Thursday, November 20, 2008

The French sovereign funds across the wire sword

In France, as elsewhere, the financial crisis has challenged corporate financing by debt. The race had begun equity. The "Fund français strategic", which the president has defined the contours yesterday, is it a little, a lot or not at all the solution? His role is not to invest abroad surpluses like other sovereign funds, those in oil or China. France has no surplus to invest. Rather, it aims to stop certain "foreign predators".

For the economist Patrick Artus (Natixis), the right question to ask is rather the opposite: how to attract foreign capital? The need is such that there no escape. We should not bother, "he says. No objective study shows behavior harmful foreign owners of French companies in terms of employment, investment, location of the headquarters ... Aware of the magnitude of needs, Nicolas Sarkozy has not ruled out inviting investors from other countries to join the French fund.

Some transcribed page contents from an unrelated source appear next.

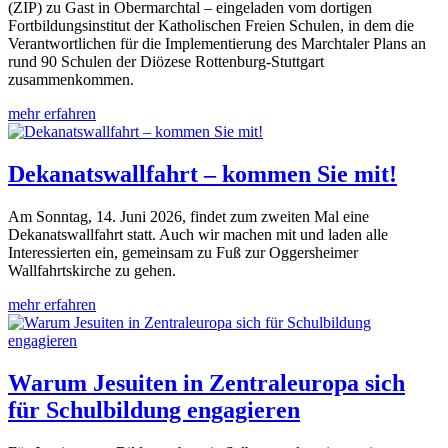
(ZIP) zu Gast in Obermarchtal – eingeladen vom dortigen
Fortbildungsinstitut der Katholischen Freien Schulen, in dem die
Verantwortlichen für die Implementierung des Marchtaler Plans an
rund 90 Schulen der Diözese Rottenburg-Stuttgart
zusammenkommen.
mehr erfahren
Dekanatswallfahrt – kommen Sie mit!
Am Sonntag, 14. Juni 2026, findet zum zweiten Mal eine
Dekanatswallfahrt statt. Auch wir machen mit und laden alle
Interessierten ein, gemeinsam zu Fuß zur Oggersheimer
Wallfahrtskirche zu gehen.
mehr erfahren
Warum Jesuiten in Zentraleuropa sich
für Schulbildung engagieren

The new instrument which gets the state it is a banner of "economic patriotism", whose usefulness is essential to calm the emotions of voters? Emotion even stronger than the buyers are more exotic. Bernard Carayon, member of the Tarn, an ardent advocate of economic patriotism, does not deny the emotional aspects. But he also stressed that France and Europe do not have the same instruments as the United States to defend their strategic sectors (as defined military term). In the United States, the CFIUS (Committee on Foreign Investment in the United States) meets in secret administration and intelligence agencies to try national security issues that may arise foreign investment. The first French intervention fund (Daher, Chantiers de l'Atlantique ...) relate effectively or firms can work for national defense. Until it comes to this, many fall prevention including those of economists. There is only the question of whether it would be preferable to define a European framework for monitoring sensitive investments, even if the application to allow Member States. This is what Nicolas Véron, an economist at think-tank Bruegel European, which states that "denying the possibility of security risks posed by foreign investment in Europe is a poor way to promote economic openness."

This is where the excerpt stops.